Introduction: Genetic aberrations that are associated with platelet-derived growth factor receptor (PDGFR) activity are frequently found in glioblastomas (10 - 15%), dermatofibrosarcoma protuberans (≤ 100%) and gastrointestinal stromal tumors (5%). Sequencing studies have also identified mutations at lower frequency in common cancer types. Preclinical evidence further suggests tumor stimulatory roles of PDGFRs expressed by tumor stroma cells and indicates a deleterious effect of stromal PDGFRs on intratumoral drug uptake.
Areas covered: This review summarizes the present understanding of PDGF signaling in solid tumors based on experimental studies and clinical findings. It also provides a discussion of selected ongoing efforts to develop novel cancer therapies involving PDGFR inhibition with tyrosine kinase inhibitors or PDGFR-targeting monoclonal antibodies.
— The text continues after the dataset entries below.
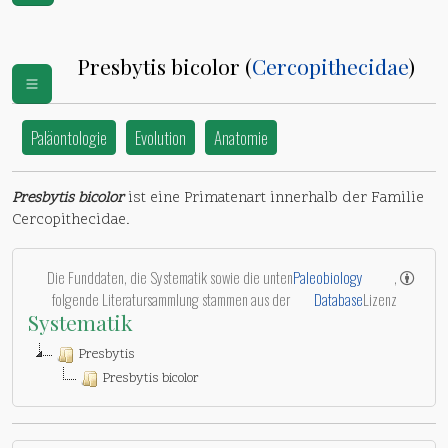
Presbytis bicolor (
Cercopithecidae
)
Paläontologie
Evolution
Anatomie
Presbytis bicolor
ist eine Primatenart innerhalb der Familie
Cercopithecidae.
Die Funddaten, die Systematik sowie die unten
Paleobiology
,
folgende Literatursammlung stammen aus der
Database
Lizenz
Systematik
Presbytis
Presbytis bicolor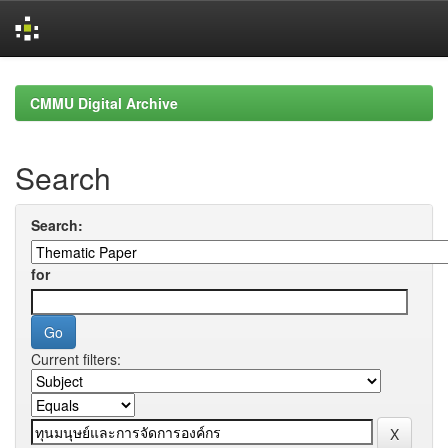
Skip
navigation
CMMU Digital Archive
Search
Search:
for
Current filters: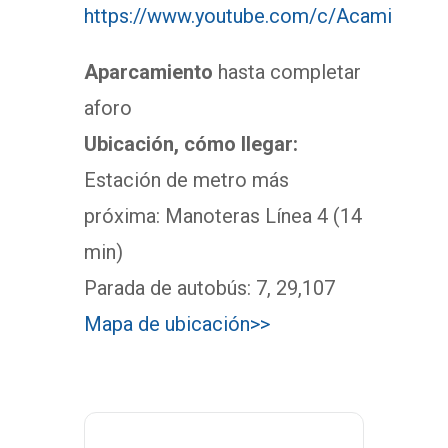
https://www.youtube.com/c/Acami
Aparcamiento
hasta completar
aforo
Ubicación, cómo llegar:
Estación de metro más
próxima: Manoteras Línea 4 (14
min)
Parada de autobús: 7, 29,107
Mapa de ubicación>>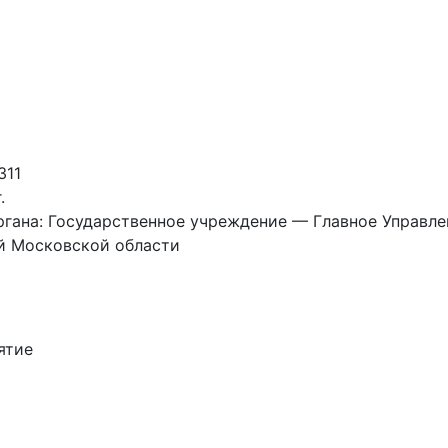
311
.
гана: Государственное учреждение — Главное Управл
й Московской области
ятие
Expert opinion: An increased molecular understanding of response and resistance mechanisms will be essential for therapeutic advances in PDGFR-directed cancer therapy. Further developments rely on clinical studies where systematic analyses of target status in malignant cells and in cells of the tumor stroma are included. Studies with combination therapies will be facilitated by selective PDGFR inhibitors with reduced side effects. Finally, development of improved companion diagnostics is of critical importance for patient selection and monitoring of therapeutic effects.